Neben dem finanziellen Anreiz scheint das Istanbul-Abenteuer jedoch auch eine Frage des Stolzes gewesen zu sein. Kuntz war es leid, als Profi zu gelten, „der es allenfalls zur Regionalgröße brachte“, wie der Spiegel 1991 despektierlich in einer Randbemerkung eines Porträts über Bruno Labbadia schrieb. Eine Geschichte, erinnert Kuntz sich, über einen, der „ausgezogen sei, weil er nicht der Provinzheini bleiben wollte“. Inzwischen, zweimal Torschützenkönig, je einmal Fußballer des Jahres, deutscher Meister, Pokalsieger und Europameister, ist Stefan Kuntz darüber hinweg, auch wenn sich seine Karriere in Bochum, Uerdingen und Kaiserslautern in der „Puppenstube der Bundesliga“ (Spiegel) entwickelte. Er spielte immer im Schatten der Bergwerke und Vorgartenzwerge, nie in der Glamourwelt, die die Bundesliga auch sein kann. In Kaiserslautern noch hatte Kuntz Unmut über die arroganten Münchner Bayern geäußert, die den Eindruck streuten, „als seien wir in der Pfalz unterbelichtet“.

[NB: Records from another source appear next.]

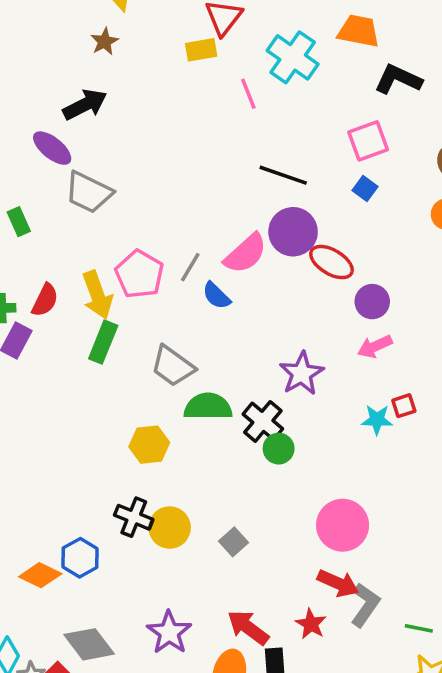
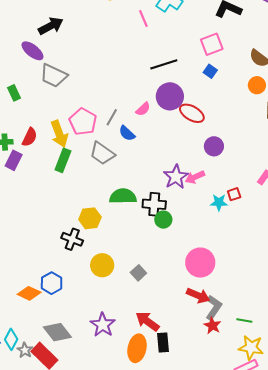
black line: (283, 175) -> (164, 64), turned -36
pink semicircle: (246, 254) -> (143, 109), size x0.6
purple circle: (372, 302) -> (214, 146), moved
pink arrow: (375, 346) -> (195, 177), moved
gray trapezoid: (173, 366) -> (102, 153), moved
black cross: (263, 421) -> (154, 204), turned -35
black cross: (134, 517) -> (72, 239), moved
red star: (311, 624) -> (212, 326), moved

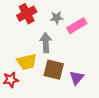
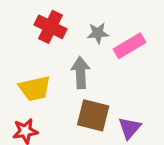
red cross: (27, 14) -> (51, 27), turned -36
yellow trapezoid: (27, 62) -> (35, 88), moved

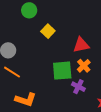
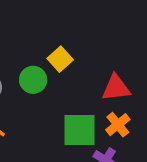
green circle: (29, 10) -> (33, 80), moved

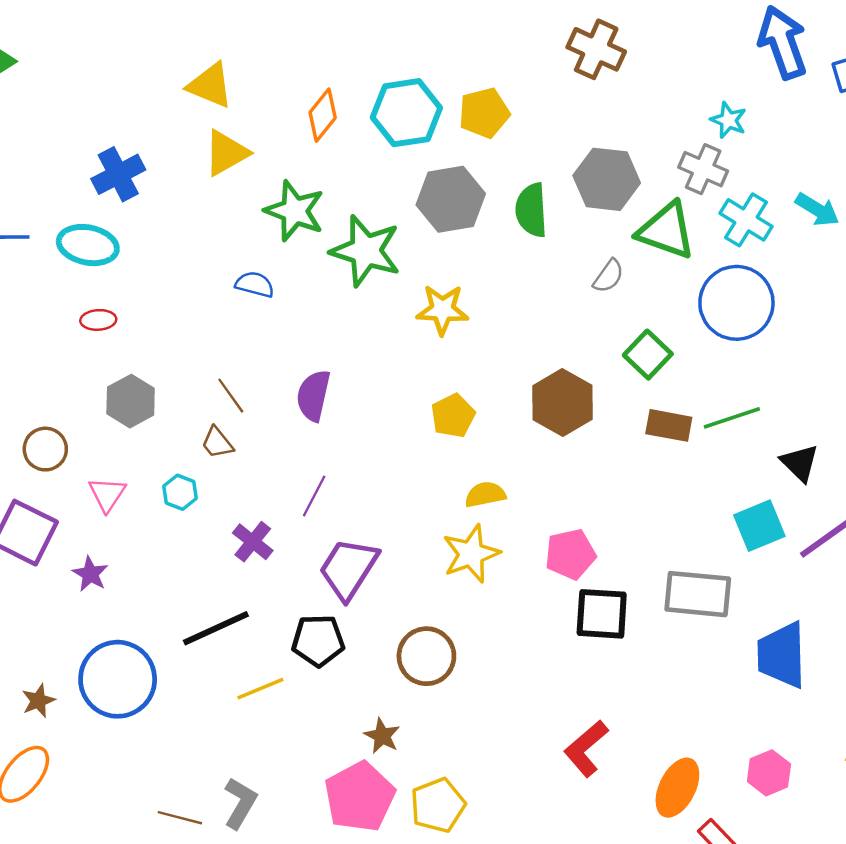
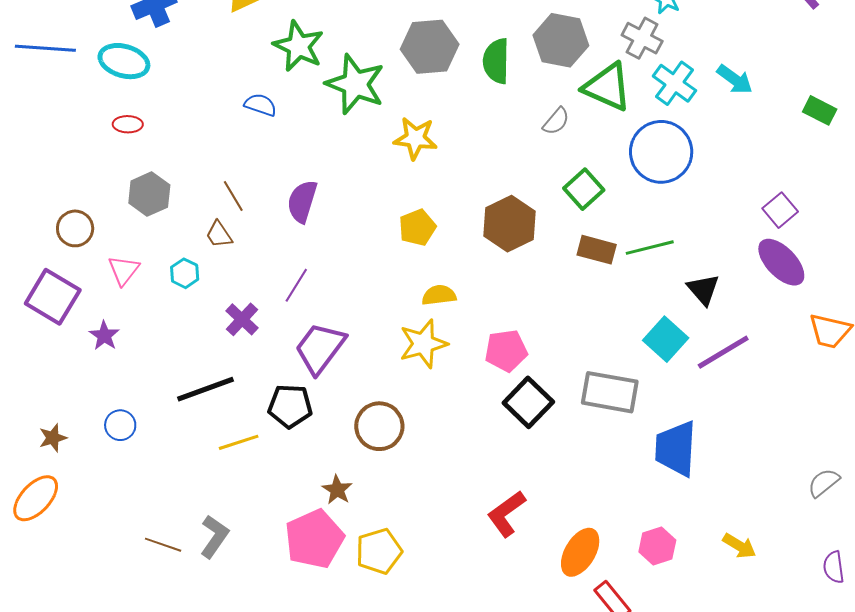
cyan square: (759, 526) -> (666, 339), turned -30
black square: (602, 614) -> (528, 402), turned 36
blue circle: (118, 679) -> (120, 425), size x0.5

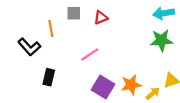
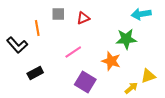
green star: (161, 40) -> (126, 39), moved
black rectangle: (49, 77) -> (35, 73), turned 49
orange star: (131, 85) -> (111, 61), moved, turned 30

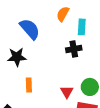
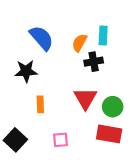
orange semicircle: (63, 14) -> (79, 43), moved
red triangle: (67, 92) -> (85, 98), moved, size x1.5

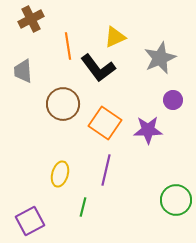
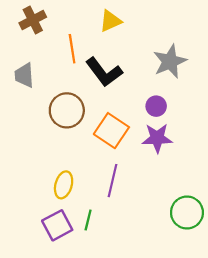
yellow triangle: (115, 37) -> (110, 21), moved
purple circle: (173, 100) -> (156, 106), moved
purple square: (30, 221) -> (57, 225), moved

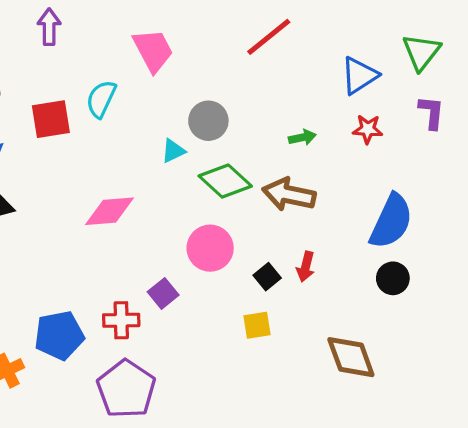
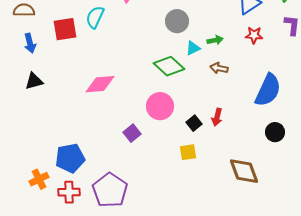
gray circle: (208, 121) -> (177, 21), moved
cyan triangle: (173, 151) -> (193, 48), moved
brown arrow: (289, 194) -> (219, 68), moved, size x0.6
black circle: (393, 278) -> (275, 132), moved
red cross: (121, 320) -> (69, 192), moved

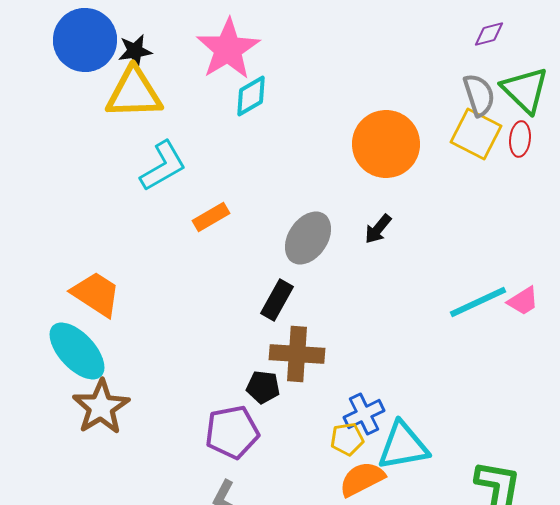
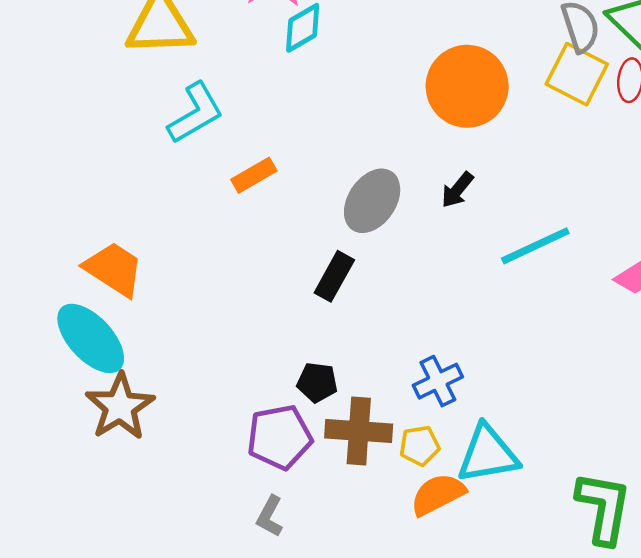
cyan line: (478, 302) -> (535, 246), moved
brown cross: (297, 354) -> (359, 431), moved
blue cross: (364, 414) -> (438, 381), moved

Auf der Flucht aus dem provinziellen Mief ist der weltbürgerlicher gewordene Kuntz in Bielefeld nun doch wieder bei einem Klub gelandet, den der Manager Lamm höchstselbst als „graue Maus“ bezeichnet. Da will Kuntz nun zwar „den Karren ziehen“, gelockt aber auch von der Aussicht, nicht alle Last als alleiniger Messias auf seinen Schultern tragen zu müssen, sondern auch die erfahrenen Stein, von Heesen, Walter neben sich wissend. Seine Rolle sieht er zuvorderst in der Verbreitung von Respekt, wie er das erfolgreich im Kroatien-Spiel bei der EM getan hat. Zur Halbzeit eingewechselt, die Ärmel hochgekrempelt, hatte er da dem maliziös einsteigenden Gegner gezeigt, „entweder müßt ihr auch einstecken, oder ihr hört mit dem Treten auf“. Nun will er den Bundesliga-Kontrahenten beweisen, daß „man mit uns nicht den Molli machen kann – wir sind nicht die braven Jungs von der Alm, die man mal 'n bißchen verscheißern kann“. Nachdem er in der Nationalmannschaft mit den Glitzer- Kickern aus München harmonisch-erfolgreiche Tage verbracht hat, glaubt Kuntz inzwischen: „Jetzt, wo ich die kenn', käme ich auch da zurecht.“ Dennoch „ist vielleicht in einer kleinen Stadt die Kameradschaft größer“. Die Provinz scheint ihren beleidigenden Charakter vollends verloren zu haben. Zudem fällt es ihm nicht schwer, auf gewisse Annehmlichkeiten des Ruhmes zu verzichten. „Ich bin keiner, der seinen Arsch nachgetragen bekommen muß, ich putz' auch meine Schuhe gern selbst.“ Und gemessen an Kaiserslautern schließlich sei „das hier doch schon 'ne richtig große Stadt“.